N100m nomination form: Buhari, APC monetising democracy, says Ozekhome



Mike Ozekhome, human rights lawyer, says the All Progressives Congress (APC) is monetising democracy.


On Wednesday, the party released its primary election timetable ahead of the 2023 elections, after a meeting of its national executive committee (NEC).


The party also announced the fees for the nomination forms — presidential hopefuls are expected to pay N100 million, while those for governorship will pay N50 million.


The price of nomination form for state house of assembly was pegged at N2 million, the house of representatives is N10 million, and that for the senate is N20 million.


The cost of the nomination forms has elicited varied reactions on social media platforms, with some persons describing the fees as “exorbitant” in the light of current economic realities.


In a statement on Thursday, Ozekhome described the party’s decision as a “mockery of democracy”.


The human rights lawyer said most of the hopefuls, including political bigwigs should be unable to purchase the forms legitimately given their income.

Even more concerning, he said, is the fact that the APC prides itself on being a party that opposes corruption.

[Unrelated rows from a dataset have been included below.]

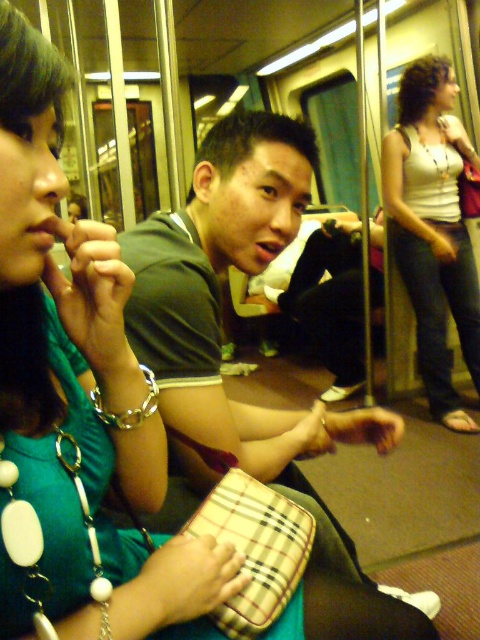 You are a photographer standing in the subway car and want to take a photo of the green matte shirt at center and the white tank top at right. If your camera can focus on objects within a 5 feet range, will both subjects be in focus?

The green matte shirt at center is 5.78 feet away from the white tank top at right. Since the camera can only focus within 5 feet, the distance between them exceeds the focus range, so both subjects might not be in focus simultaneously.

You are a photographer trying to capture a candid shot of the two people in the subway car. You want to ensure both the green matte shirt at center and the white tank top at right are clearly visible in the frame. Given their sizes, which one might require more space in the composition?

The green matte shirt at center requires more space in the composition because its width is larger than the white tank top at right.

You are standing at the entrance of the subway car and want to find the green matte shirt at center. According to the coordinates provided, in which direction should you look relative to your position?

The green matte shirt at center is located at coordinates point (218, 301), which is slightly to the right and forward from your position at the entrance. You should look towards the central area of the subway car, slightly to the right. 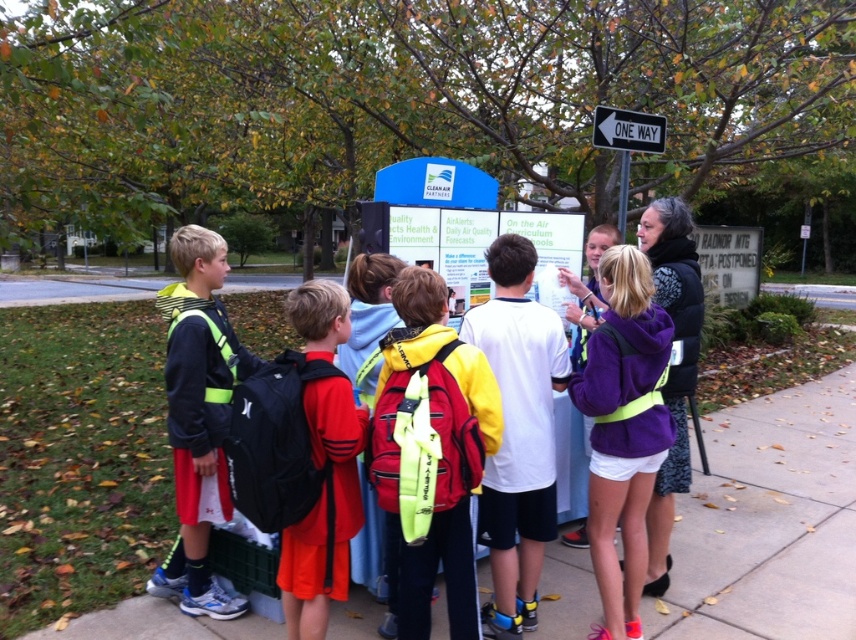 Does cement sidewalk at lower center appear on the right side of purple fleece jacket at center?

Yes, cement sidewalk at lower center is to the right of purple fleece jacket at center.

Does point (749, 412) lie in front of point (626, 256)?

No, (749, 412) is further to viewer.

Does point (116, 628) lie in front of point (633, 332)?

No, it is not.

At what (x,y) coordinates should I click in order to perform the action: click on cement sidewalk at lower center. Please return your answer as a coordinate pair (x, y). The image size is (856, 640). Looking at the image, I should click on (770, 522).

Who is higher up, cement sidewalk at lower center or matte black jacket at left?

matte black jacket at left

Can you confirm if cement sidewalk at lower center is shorter than matte black jacket at left?

Yes.

Is point (786, 556) in front of point (176, 355)?

No, it is not.

This screenshot has height=640, width=856. In order to click on cement sidewalk at lower center in this screenshot , I will do `click(770, 522)`.

Looking at this image, does cement sidewalk at lower center have a larger size compared to metallic silver arrow at upper right?

No, cement sidewalk at lower center is not bigger than metallic silver arrow at upper right.

Is cement sidewalk at lower center positioned in front of metallic silver arrow at upper right?

Yes, cement sidewalk at lower center is closer to the viewer.

You are a GUI agent. You are given a task and a screenshot of the screen. Output one action in this format:
    pyautogui.click(x=<x>, y=<y>)
    Task: Click on the cement sidewalk at lower center
    This screenshot has height=640, width=856.
    Given the screenshot: What is the action you would take?
    pyautogui.click(x=770, y=522) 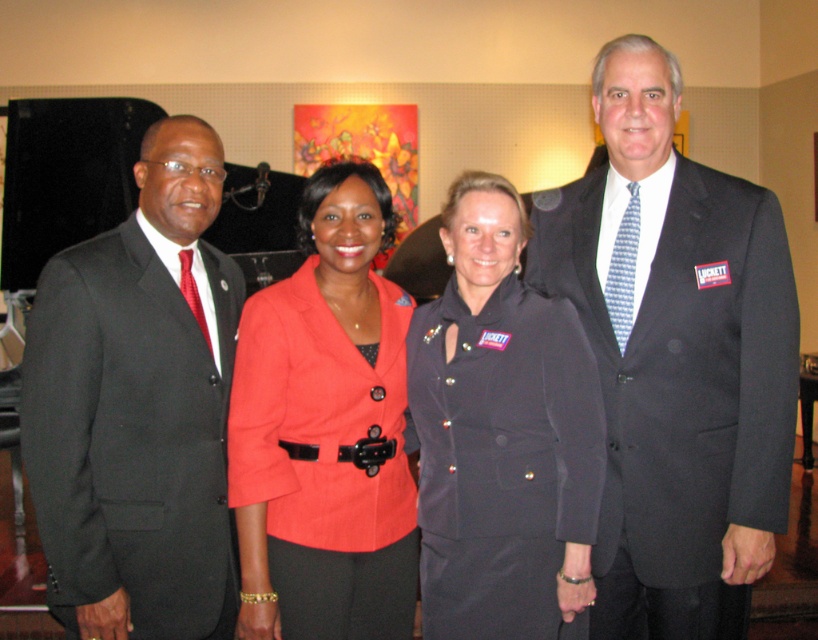 Question: Is matte black suit at left in front of matte red blazer at center?

Choices:
 (A) no
 (B) yes

Answer: (B)

Question: Among these objects, which one is farthest from the camera?

Choices:
 (A) matte black blazer at center
 (B) dark gray suit at center
 (C) matte red blazer at center
 (D) matte black suit at left

Answer: (B)

Question: Which point is farther to the camera?

Choices:
 (A) matte red blazer at center
 (B) matte black suit at left
 (C) matte black blazer at center
 (D) dark gray suit at center

Answer: (D)

Question: Which object is positioned closest to the matte black suit at left?

Choices:
 (A) matte red blazer at center
 (B) dark gray suit at center

Answer: (A)

Question: Observing the image, what is the correct spatial positioning of matte red blazer at center in reference to matte black blazer at center?

Choices:
 (A) above
 (B) below

Answer: (B)

Question: Does dark gray suit at center have a larger size compared to matte black suit at left?

Choices:
 (A) yes
 (B) no

Answer: (A)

“The vulgarity of this exercise lies not just in the abominable fee prescribed, but more in the party’s pretentious mantra of fighting corruption, using a well orchestrated and carefully oiled Hitler’s Goebel’s propagandist machinery of dubious pedigree,” he said


“President Muhammed Buhari and the APC have, by this singular act, exhibited a very odious and unpleasant example of how not to fight corruption.


“They have managed to convince Nigerians that politics is indeed the art of grand deception, double-dealing, duplicity, beguilement, sham and self contradiction.”


He criticised the president for supporting the N100 million sum despite his complaint in 2015 when a N27.5 million levy was imposed on hopefuls for the presidential nomination forms.


“With the new amended Electoral Act of 2022 fixing N5 billion limit for presidential campaign as against the earlier N1billion under the 2010 Electoral Act, as amended, Nigeria’s politics and democracy have been completely monetarized with a swing towards anti-people capitalist mercantilism,” he said.


“Buhari and the APC must tell us where they hope that Vice President Yemi Osibanjo, whose present annual salary is N12.126 million as recommended by the Revenue Mobilization, Allocation and Fiscal Commission set up under section 32(d) of part 1 of the third schedule to the 1999 Constitution, will Obtain 100 million from, when he would require 99 months (eight years and three months) to earn the 100 million price for the nomination form.


“It will take President Buhari himself whose salary is #14.05m 84 months (7 years) to get #100m.


“They must explain to Nigerians where aspirants like Dr Chris Ngige and Rotimi Amaechi who are ministers with an annual salary of #2, 026, 400 (#168,867 per month) will get 100 million for a presidential form, when it will take them nearly 50 years to earn 100 million.


“Let Buhari and the APC explain to Nigerians how Kayode Fayemi (Ondo State Governor), Yahaya Bello (Kogi State Governor), David Umahi (Ebonyi State Governor) and Rochas Okorocha (ex Imo state governor), whose salary per annum is #2, 223, 705, will cough out 100 million when it will take each of them 45 years to earn 100 million. Where will non-wealthy members of the APC, like Gbenga Hashim Olawepo get such money from?


“This APC party and president Buhari must tell Nigerians where Senator Orji Uzor Kalu and former Senate president Dr Ken Nnamani would fetch #100m from, when their salary as Senators was and is #750,000 per month (aside humongous allowances). It would take Kalu and Nnamani 135 years to earn 100 million.


Ozekhome said the “exorbitant sum is a direct invitation to bare-faced thievery and political brigandage when these aspirants eventually win elections and emerge leaders”.


He said the price tag constitutes “direct and brazen discrimination against other pauperized Nigerian members of the APC party, especially the youths and women, contrary to section 14(2)(b) of the 1999 Constitution”.


“The APC is now rabidly promoting plutocracy (government of the wealthy); gerontocracy (government of the oldest members of the society); and oligarchy (government of a select few),” he added.